--- Exercise brief ---
Will you output all of the data below exactly, omitting the images?
──────── Supplied records ────────
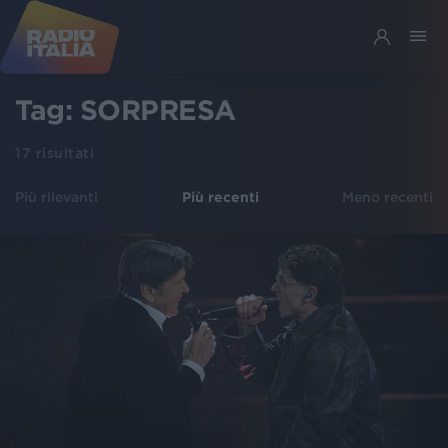
Tag:
SORPRESA
17
risultati
Più rilevanti
Più recenti
Meno recenti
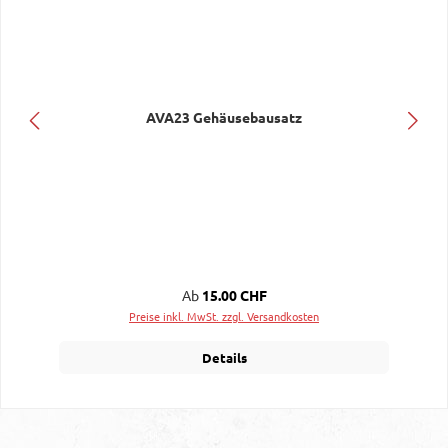
AVA23 Gehäusebausatz
Regulärer Preis:
Ab
15.00 CHF
Preise inkl. MwSt. zzgl. Versandkosten
Details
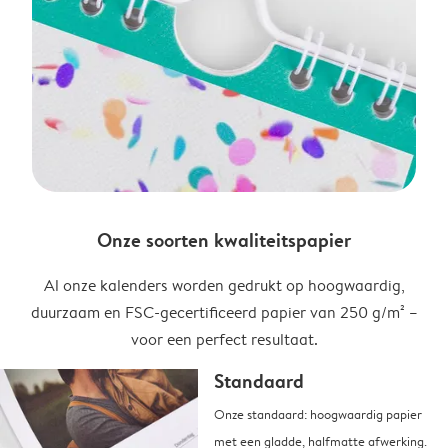
Onze soorten kwaliteitspapier
Al onze kalenders worden gedrukt op hoogwaardig,
duurzaam en FSC-gecertificeerd papier van 250 g/m² –
voor een perfect resultaat.
Standaard
Onze standaard: hoogwaardig papier
met een gladde, halfmatte afwerking.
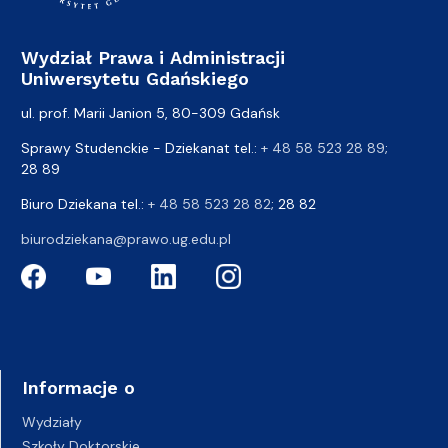
Wydział Prawa i Administracji
Uniwersytetu Gdańskiego
ul. prof. Marii Janion 5, 80-309 Gdańsk
Sprawy Studenckie - Dziekanat tel.:
+ 48 58 523 28 89
;
28 89
Biuro Dziekana tel.:
+ 48 58 523 28 82
; 28 82
biurodziekana@prawo.ug.edu.pl
Informacje o
Wydziały
Szkoły Doktorskie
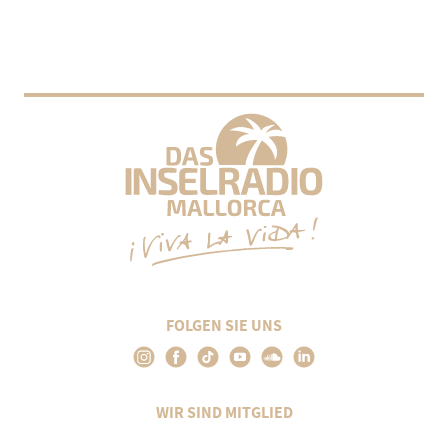
FOLGEN SIE UNS
WIR SIND MITGLIED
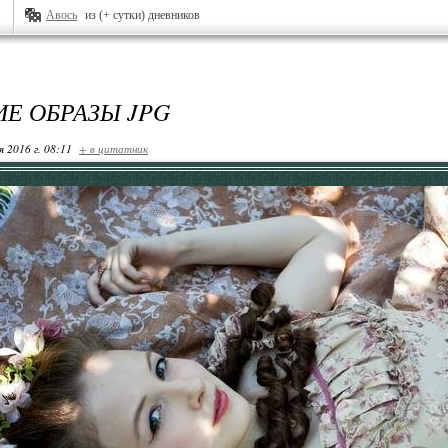
Авось
из (+ сутки) дневников
Е ОБРАЗЫ JPG
я 2016 г. 08:11
+ в цитатник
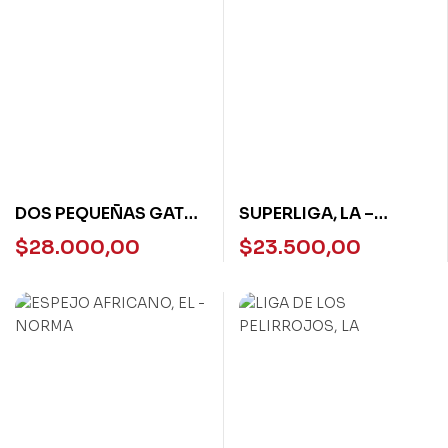
DOS PEQUEÑAS GATAS
SUPERLIGA, LA –
JAPONESAS -RD
LOQUELEO
$
28.000,00
$
23.500,00
NUEVO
────────
--- Written answer ---
Tag:
SORPRESA
17
risultati
Più rilevanti
Più recenti
Meno recenti
AVA23 Gehäusebausatz
Regulärer Preis:
Ab
15.00 CHF
Preise inkl. MwSt. zzgl. Versandkosten
Details
Onze soorten kwaliteitspapier
Al onze kalenders worden gedrukt op hoogwaardig,
duurzaam en FSC-gecertificeerd papier van 250 g/m² –
voor een perfect resultaat.
Standaard
Onze standaard: hoogwaardig papier
met een gladde, halfmatte afwerking.
Wydział Prawa i Administracji
Uniwersytetu Gdańskiego
ul. prof. Marii Janion 5, 80-309 Gdańsk
Sprawy Studenckie - Dziekanat tel.:
+ 48 58 523 28 89
;
28 89
Biuro Dziekana tel.:
+ 48 58 523 28 82
; 28 82
biurodziekana@prawo.ug.edu.pl
Informacje o
Wydziały
Szkoły Doktorskie
FOLGEN SIE UNS
WIR SIND MITGLIED
Авось
из (+ сутки) дневников
Е ОБРАЗЫ JPG
я 2016 г. 08:11
+ в цитатник
DOS PEQUEÑAS GATAS
SUPERLIGA, LA –
JAPONESAS -RD
LOQUELEO
$
28.000,00
$
23.500,00
NUEVO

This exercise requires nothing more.